Faculty members of our two four year colleges often talk about the college bubble that enables staff and students alike to exist in the greater community without actually being a part of it.  Since their bubbles have mobility, they can float through the greater community as curious onlookers, insulated in their bubbles from too much engagement.  I’ve experienced a like sensation on cruises where stops at exotic ports of call feature guided tours in mini bubbles before returning to the big bubble in the harbor where all is comfortably familiar. 
I live in a small city in the rural setting of the intermountain West where watching bubble dynamics is easier to do.  It’s a college town, a center for premium wine making, and the primary market place for a region of large farms and ranches.  The Corps of Engineers has a regional HQ here, and the state’s maximum security prison sits on a hill just outside the city.  It means there are lots of bubbles and colonies of bubbles that keep bumping into each other in ways that force inter-bubble contact.  It has a bubble watching advantage over large metropolitan areas where bubble colonies can be more easily isolated from one another  Neighborhoods of richer and poorer are not separated by much, sometimes by nothing more than a fence or hedge.  It’s an easy bike ride from the Symphony to the rodeo to the prison.  Farmers, old time families, newbies, country clubbers, blue collar workers, professionals, they all live in their bubble colonies, but they can’t avoid bumping into each other. 
Well insulated bubbles are like self created miniature universes in which residents live as their own imagined gods.  They may need transactions with the outside world for supplies and entertainment, but each transaction can be interpreted to exist for no purpose other than adding value to the self created universe of the bubble’s godly occupant.  Some bubbles are armored with strong prejudicial values acting like Star Trek deflection shields.  Others are capable of a limited range of interaction with members of other bubble colonies.  A few careen from one to another as if in search of home.  There are bubbles with permeable boundaries, and persons willing to leave them for a season to explore the outside world.  The point is that in a small rural city it’s possible to watch all of them at more or less the same time.
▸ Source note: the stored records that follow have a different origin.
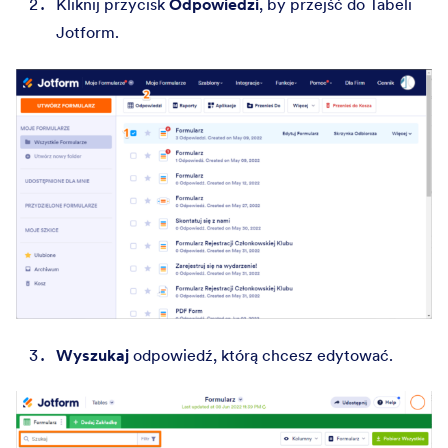
Kliknij przycisk
Odpowiedzi
, by przejść do Tabeli
Jotform.
Wyszukaj
odpowiedź, którą chcesz edytować.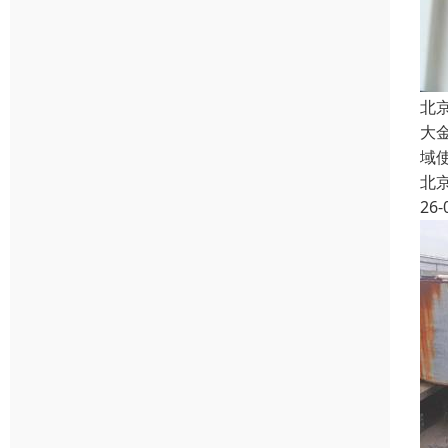
北
大
域
北
26-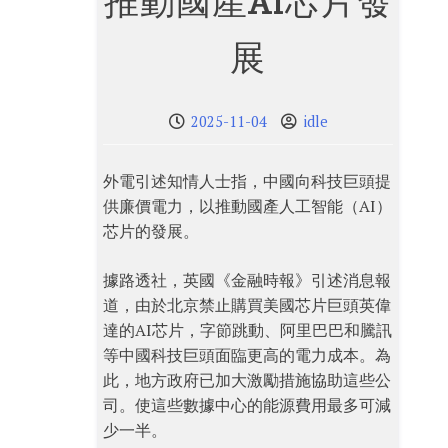
推動國產AI芯片發
展
2025-11-04
idle
外電引述知情人士指，中國向科技巨頭提
供廉價電力，以推動國產人工智能（AI）
芯片的發展。
據路透社，英國《金融時報》引述消息報
道，由於北京禁止購買美國芯片巨頭英偉
達的AI芯片，字節跳動、阿里巴巴和騰訊
等中國科技巨頭面臨更高的電力成本。為
此，地方政府已加大激勵措施協助這些公
司。使這些數據中心的能源費用最多可減
少一半。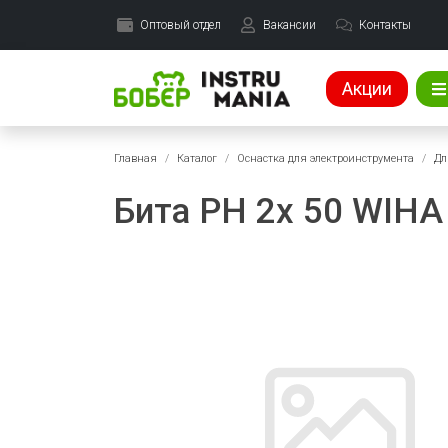
Оптовый отдел
Вакансии
Контакты
Акции
Главная
Каталог
Оснастка для электроинструмента
Дл
Бита PH 2x 50 WIHA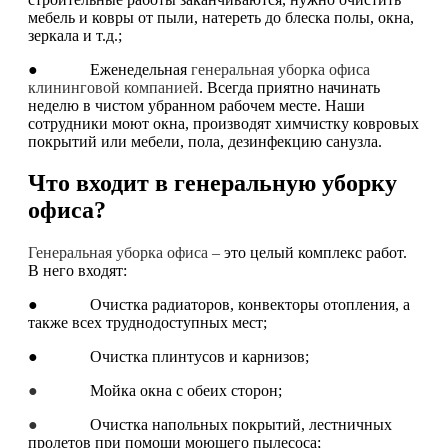
мебель и ковры от пыли, натереть до блеска полы, окна,
зеркала и т.д.;
● Еженедельная
генеральная уборка офиса
клининговой компанией
. Всегда приятно начинать
неделю в чистом убранном рабочем месте. Наши
сотрудники моют окна, производят химчистку ковровых
покрытий или мебели, пола, дезинфекцию санузла.
Что входит в генеральную уборку
офиса?
Генеральная уборка офиса –
это целый комплекс работ.
В него входят:
● Очистка радиаторов, конвекторы отопления, а
также всех труднодоступных мест;
● Очистка плинтусов и карнизов;
●
Мойка окна с обеих сторон;
●
Очистка напольных покрытий, лестничных
пролетов при помощи моющего пылесоса;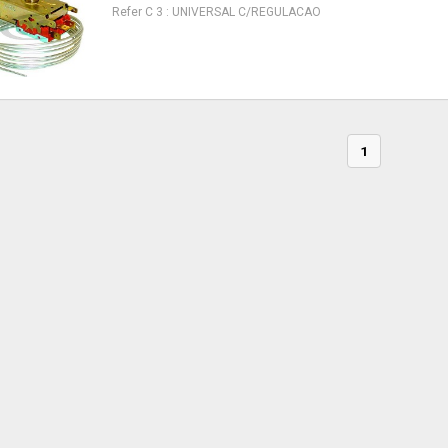
Refer C 3 : UNIVERSAL C/REGULACAO
1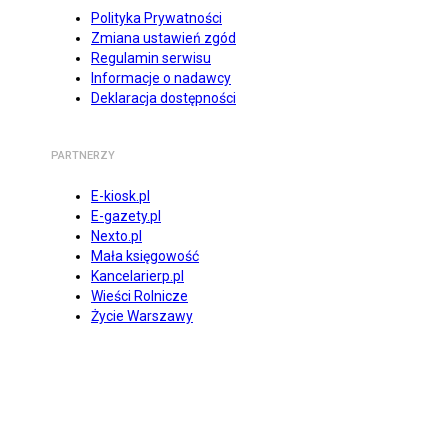
Polityka Prywatności
Zmiana ustawień zgód
Regulamin serwisu
Informacje o nadawcy
Deklaracja dostępności
PARTNERZY
E-kiosk.pl
E-gazety.pl
Nexto.pl
Mała księgowość
Kancelarierp.pl
Wieści Rolnicze
Życie Warszawy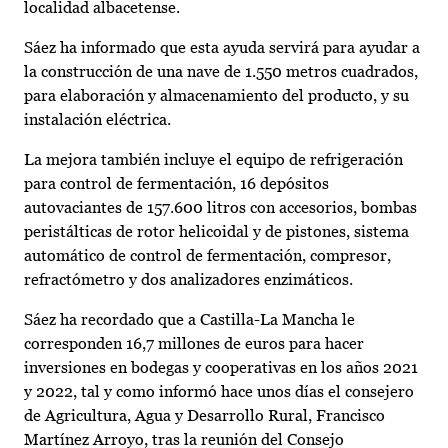
localidad albacetense.
Sáez ha informado que esta ayuda servirá para ayudar a
la construcción de una nave de 1.550 metros cuadrados,
para elaboración y almacenamiento del producto, y su
instalación eléctrica.
La mejora también incluye el equipo de refrigeración
para control de fermentación, 16 depósitos
autovaciantes de 157.600 litros con accesorios, bombas
peristálticas de rotor helicoidal y de pistones, sistema
automático de control de fermentación, compresor,
refractómetro y dos analizadores enzimáticos.
Sáez ha recordado que a Castilla-La Mancha le
corresponden 16,7 millones de euros para hacer
inversiones en bodegas y cooperativas en los años 2021
y 2022, tal y como informó hace unos días el consejero
de Agricultura, Agua y Desarrollo Rural, Francisco
Martínez Arroyo, tras la reunión del Consejo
From what perspective?, one might ask.  From the perspective of the bubble I live in and the bubble colonies to which I belong.  “To know thyself” is an old and debated adage, but in this case it means to be honestly and critically aware of the bubble one lives in, of the existence of other bubbles, and of the nature of the bubble colonies to which one might be attached.  

Which brings me back to Jesus.  He continues  to break down the barriers that separate us one from another, inviting our bubbles to be more vulnerable.  He invites us to be among those who occasionally leave their bubbles altogether walking into the lives others as they experience it.  My guess is that many regular church attendees are unaware of the bubbles in which they live because they’ve become invisible in the ebb and flow of daily life.  It’s an act of disciplined self awareness to know one’s own bubble, and a leap of faith to trust in God to be present in one’s greater vulnerability if it becomes more permeable.  Venturing outside doesn’t mean others will be more receptive to the invasion of their lives in their bubbles.  Nevertheless, God invites us to give it a try.  Offer God’s peace.  Be agents of healing and reconciliation.  Then go back home to a more permeable bubble.